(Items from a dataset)
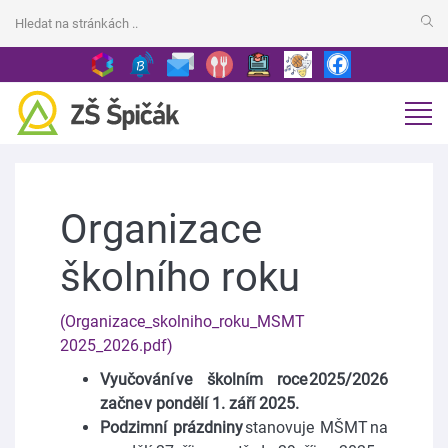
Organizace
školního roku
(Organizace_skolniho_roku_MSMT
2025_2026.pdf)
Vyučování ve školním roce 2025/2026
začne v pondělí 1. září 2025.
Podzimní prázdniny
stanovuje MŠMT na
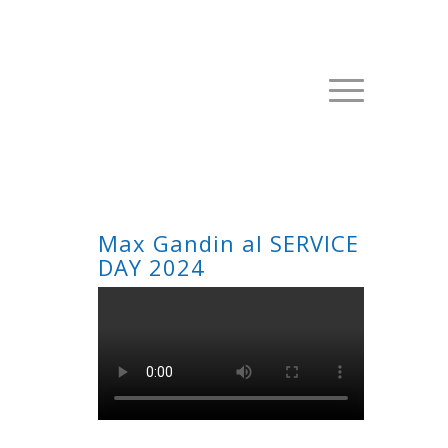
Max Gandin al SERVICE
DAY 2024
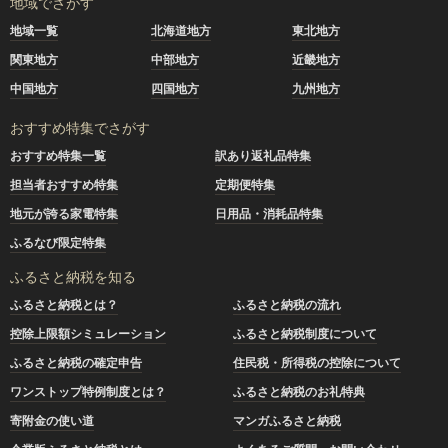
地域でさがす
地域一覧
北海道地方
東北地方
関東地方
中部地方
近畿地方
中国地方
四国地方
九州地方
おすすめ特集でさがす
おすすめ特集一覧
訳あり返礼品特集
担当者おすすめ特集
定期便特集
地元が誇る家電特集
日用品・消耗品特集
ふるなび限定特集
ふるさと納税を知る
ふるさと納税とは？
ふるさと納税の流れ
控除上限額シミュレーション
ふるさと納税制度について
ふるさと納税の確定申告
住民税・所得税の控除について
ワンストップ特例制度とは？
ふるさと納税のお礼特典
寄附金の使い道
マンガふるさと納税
...
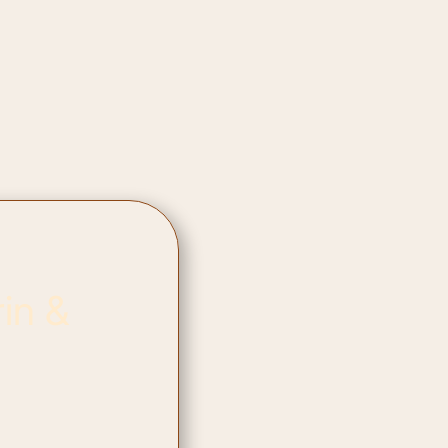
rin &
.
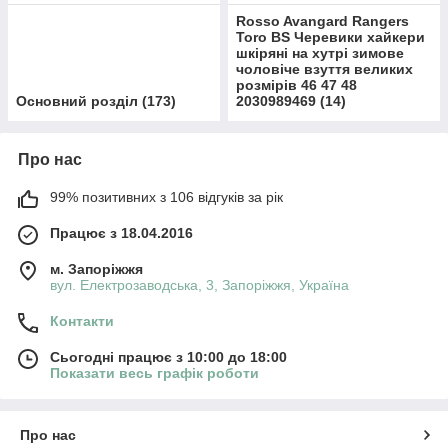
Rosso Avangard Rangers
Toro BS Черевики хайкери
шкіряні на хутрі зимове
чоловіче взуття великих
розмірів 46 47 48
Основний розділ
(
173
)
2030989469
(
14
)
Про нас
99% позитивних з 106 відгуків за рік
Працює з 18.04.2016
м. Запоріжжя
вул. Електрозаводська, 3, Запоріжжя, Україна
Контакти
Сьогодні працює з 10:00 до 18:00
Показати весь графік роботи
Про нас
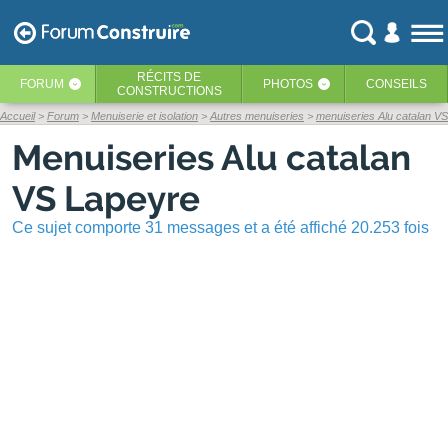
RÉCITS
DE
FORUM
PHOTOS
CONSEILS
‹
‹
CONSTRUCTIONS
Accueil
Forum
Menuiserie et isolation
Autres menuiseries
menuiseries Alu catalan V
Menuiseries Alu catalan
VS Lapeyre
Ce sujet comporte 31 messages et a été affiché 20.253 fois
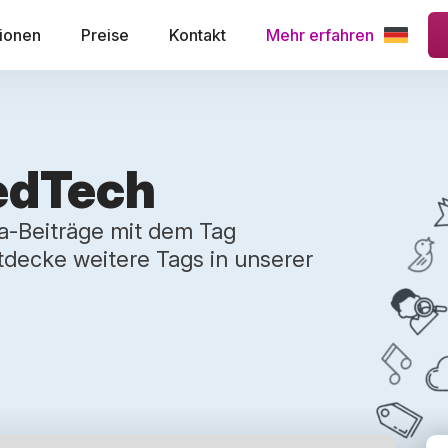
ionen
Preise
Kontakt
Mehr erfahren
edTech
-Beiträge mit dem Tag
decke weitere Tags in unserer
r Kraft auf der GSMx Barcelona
--
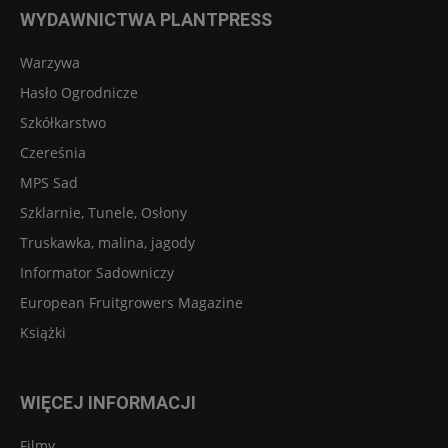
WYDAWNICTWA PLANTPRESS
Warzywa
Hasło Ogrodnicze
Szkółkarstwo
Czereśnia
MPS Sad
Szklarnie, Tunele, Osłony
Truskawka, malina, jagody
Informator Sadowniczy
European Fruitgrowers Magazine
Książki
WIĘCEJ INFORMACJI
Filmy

# [What you are asked to do]
If a line in the records includes the string "catalan", copy it.

# [Written answer]
menuiseries Alu catalan V
Menuiseries Alu catalan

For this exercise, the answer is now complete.